Group Initializer

Group TenXObjects to filter, aggregate and output as a single logical unit.

Log events read from an input stream can serve as a part of a larger logical group. A typical example of events spanning multiple sub-events are stack traces where each line within the stack trace may be logged as a separate line.

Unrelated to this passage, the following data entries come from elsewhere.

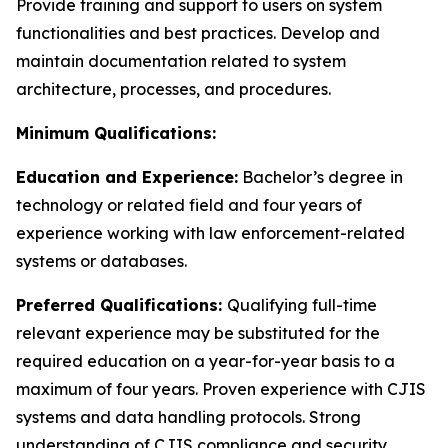
Provide training and support to users on system
functionalities and best practices. Develop and
maintain documentation related to system
architecture, processes, and procedures.
Minimum Qualifications:
Education and Experience:
Bachelor’s degree in
technology or related field and four years of
experience working with law enforcement-related
systems or databases.
Preferred Qualifications:
Qualifying full-time
relevant experience may be substituted for the
required education on a year-for-year basis to a
maximum of four years. Proven experience with CJIS
systems and data handling protocols. Strong
understanding of CJIS compliance and security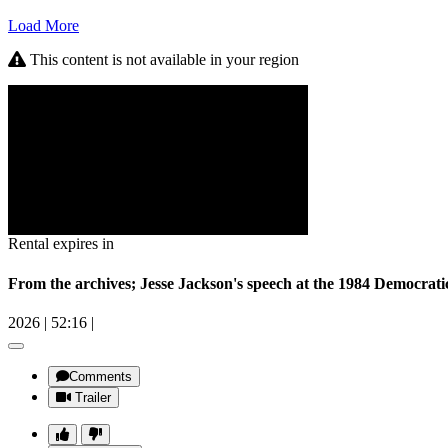
Load More
This content is not available in your region
Rental expires in
From the archives; Jesse Jackson's speech at the 1984 Democrat
2026
|
52:16
|
Comments
Trailer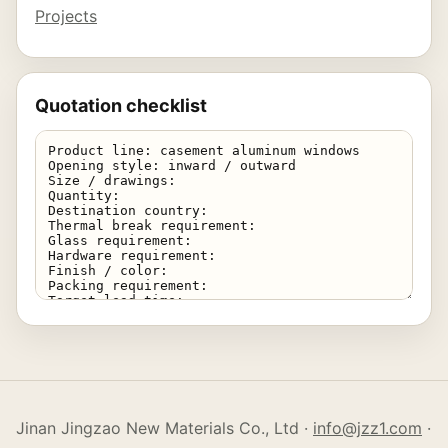
Projects
Quotation checklist
Jinan Jingzao New Materials Co., Ltd ·
info@jzz1.com
·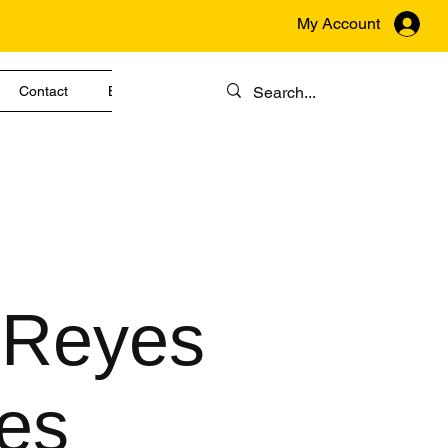
My Account
Contact
Blog
 Reyes
es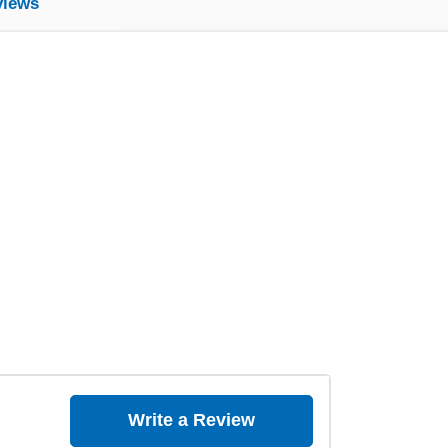
views
Write a Review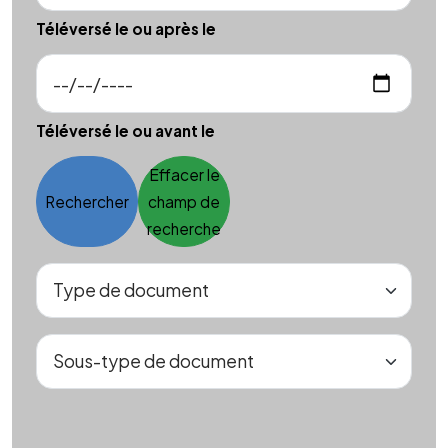
Téléversé le ou après le
Téléversé le ou avant le
Effacer le
Rechercher
champ de
recherche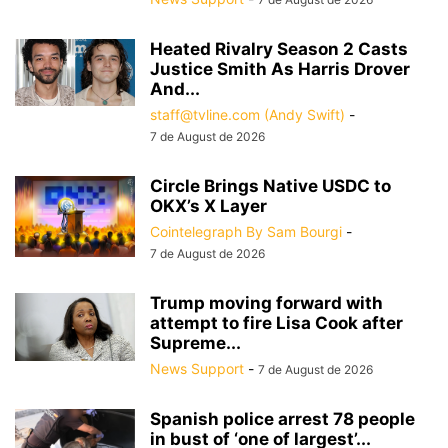
Heated Rivalry Season 2 Casts
Justice Smith As Harris Drover
And...
staff@tvline.com (Andy Swift)
-
7 de August de 2026
Circle Brings Native USDC to
OKX’s X Layer
Cointelegraph By Sam Bourgi
-
7 de August de 2026
Trump moving forward with
attempt to fire Lisa Cook after
Supreme...
News Support
-
7 de August de 2026
Spanish police arrest 78 people
in bust of ‘one of largest’...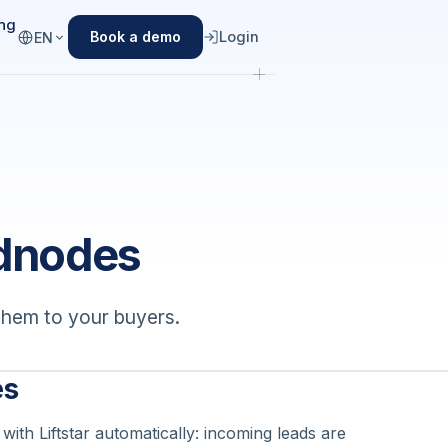
ing
Login
Book a demo
EN
adnodes
them to your buyers.
es
ith Liftstar automatically: incoming leads are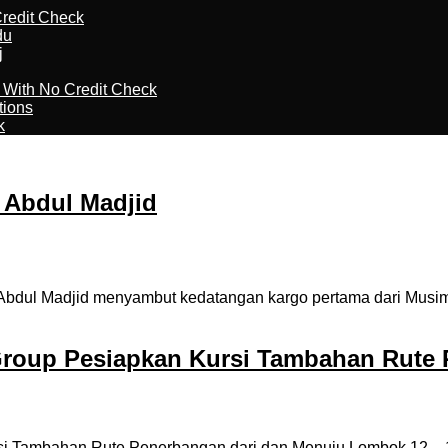
redit Check
du
j
l With No Credit Check
tions
k
 Abdul Madjid
Abdul Madjid menyambut kedatangan kargo pertama dari Musim 
roup Pesiapkan Kursi Tambahan Rute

TenXObjects can be composed into logical group to:

Identify groups consuming the most storage and analytics resources using aggregators. This is especially valuable when storing stack traces than span 100s of lines and consume a significant amount of resources.
Filter unnecessary groups such as 'noisy' stack traces via group filters and output regulators.
Optimize storage of multi-line events by losslessly compacting them as a composite instances to reduce storage footprint by > 75% when compared to storing individual events.

Group Heads

tenXObjects which evaluate as truthy against groupExpressions are marked as starting of a new group (i.e. a group head).

All subsequent TenXObjects read from the same input will join the current group until either:

Another group is started marked by a subsequent instance which evaluates as truthy against groupExpressions.
The number of TenXObjects in the current group exceeds groupMaxSize.
The groupFlushTimeout elapses.

At that point the group is sealed as new composite TenXObject and flushed forward for aggregation and output. Each composite TenXObject returns the number of instances grouped within it via the groupSize member.

Grouping Logic

The group module calculates two static fields for each TenXTemplate:

isGroup

TenXObjects qualify as group heads (isGroup = true) when they meet one of these conditions:

Timestamp - Presence of a timestamp marks them as heads.
Severity level - Assignment of a severity level designates them as heads.
Group indicator - Starting with any configured groupIndicators pattern confirms them as heads.

Subsequent TenXObjects attach to the active group until encountering another head, exceeding the maximum group size, or hitting the flush timeout.

isStandalone

TenXObjects qualify as standalone (isStandalone = true) when they meet one of these conditions:

Group head - If isGroup is true, the event is standalone.
Not a continuation - If the event does NOT match any groupNegators pattern, it is standalone.

Standalone events have message and origin patterns calculated for them. This optimization skips pattern calculation for known continuation lines (e.g., stack trace frames) while ensuring events without timestamps or severity levels still get patterns calculated unless they're definitely continuations.

isGroup	matches negator	isStandalone
true	any	true
false	no	true
false	yes	false

Default Configuration

Default groupIndicators encompass patterns like private IP addresses (e.g., '192.', '10.'), HTTP methods (e.g., 'GET ', 'POST '), system logs (e.g., 'kernel:', 'sshd['), and stack trace starters (e.g., 'Traceback ', 'Exception in thread ').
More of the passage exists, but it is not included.